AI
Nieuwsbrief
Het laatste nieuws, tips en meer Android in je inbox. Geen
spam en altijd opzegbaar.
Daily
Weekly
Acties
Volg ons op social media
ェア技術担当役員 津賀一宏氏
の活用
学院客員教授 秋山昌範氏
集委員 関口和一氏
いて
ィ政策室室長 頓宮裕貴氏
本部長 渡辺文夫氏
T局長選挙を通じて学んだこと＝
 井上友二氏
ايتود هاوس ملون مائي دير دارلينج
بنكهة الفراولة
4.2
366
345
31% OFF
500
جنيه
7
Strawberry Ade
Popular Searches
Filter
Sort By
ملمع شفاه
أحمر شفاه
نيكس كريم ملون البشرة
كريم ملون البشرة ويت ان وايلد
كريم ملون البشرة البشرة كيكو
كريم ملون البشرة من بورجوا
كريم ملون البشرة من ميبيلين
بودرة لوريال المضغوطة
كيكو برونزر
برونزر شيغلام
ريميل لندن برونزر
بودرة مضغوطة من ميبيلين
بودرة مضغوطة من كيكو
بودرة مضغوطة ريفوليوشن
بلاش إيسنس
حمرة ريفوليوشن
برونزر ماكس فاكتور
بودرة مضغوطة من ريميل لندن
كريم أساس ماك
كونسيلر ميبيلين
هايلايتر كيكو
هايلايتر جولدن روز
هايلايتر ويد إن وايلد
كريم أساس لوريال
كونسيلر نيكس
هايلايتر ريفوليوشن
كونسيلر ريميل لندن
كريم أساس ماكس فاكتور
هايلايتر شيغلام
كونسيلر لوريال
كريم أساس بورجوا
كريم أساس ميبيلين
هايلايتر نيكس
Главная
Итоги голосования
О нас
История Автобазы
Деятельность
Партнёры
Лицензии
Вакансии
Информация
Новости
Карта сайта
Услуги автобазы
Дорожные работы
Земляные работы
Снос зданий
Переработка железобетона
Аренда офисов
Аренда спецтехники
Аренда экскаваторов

▸ HOW TO COMPLETE THIS TASK: Extract every line containing the string "ريميل" from the material.

▸ YOUR RESPONSE:
ريميل لندن برونزر
بودرة مضغوطة من ريميل لندن
كونسيلر ريميل لندن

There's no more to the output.